With the renewed growth of the Russian economy on the strength of energy sales, Russian arms expenditures began to take off again in the new millennium, increasing nearly four-fold between 2000 and 2006. The Russian government, which projected a 29% increase in spending for 2007, plans to replace nearly half its arsenal with new weaponry by 2015.

Compared to Russia, North Korea has had the full experience of economic collapse with very little subsequent recovery. Yet, despite its woefully limited means, it has tried to keep up with the great powers that surround it. By many estimates, Pyongyang devotes as much as a quarter of its budget to the military (even though prosperous South Korea still spends as much, or more, on its military than the North's entire gross domestic product). North Korea's failure to match the conventional military spending of South Korea, much less Japan or the United States, was what made the building of a "nuclear deterrent" increasingly attractive to its leaders. In other words, the current nuclear crisis that sucks up so much diplomatic attention in Northeast Asia today is at least partly a result of the region's accelerating conventional arms race and North Korea's inability to keep pace.

Critics of the North Korean regime often point out that its military spending is ultimately a human rights violation, because the government essentially takes food out of the mouths of its people to spend on armaments. North Korea is, however, just a particularly gross example of an expanding global problem. Each of the six countries in the new Pacific arms race has devised a wealth of rationales for its military spending -- and each has ignored significant domestic needs in the process.

Given the sums that would be necessary to address the decommissioning of nuclear weapons, the looming crisis of climate change, and the destabilizing gap between rich and poor, such spending priorities are in themselves a threat to humanity.

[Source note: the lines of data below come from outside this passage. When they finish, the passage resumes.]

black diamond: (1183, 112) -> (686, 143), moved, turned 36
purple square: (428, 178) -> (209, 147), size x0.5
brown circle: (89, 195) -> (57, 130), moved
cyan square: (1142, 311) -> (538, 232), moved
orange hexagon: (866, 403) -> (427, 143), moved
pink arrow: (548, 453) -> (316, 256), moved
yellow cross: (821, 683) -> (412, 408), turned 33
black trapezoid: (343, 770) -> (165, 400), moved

The world put 37% more into military spending in 2006 than in 1997. If the "peace dividend" that was to follow the end of the Cold War never quite appeared, a decade later the world finds itself burdened with quite the opposite: a genuine peace deficit.

John Feffer is the co-director of Foreign Policy In Focus at the Institute for Policy Studies in Washington, DC. He is the author of North Korea, South Korea: U.S. Policy at a Time of Crisis (Seven Stories, 2003) among other books.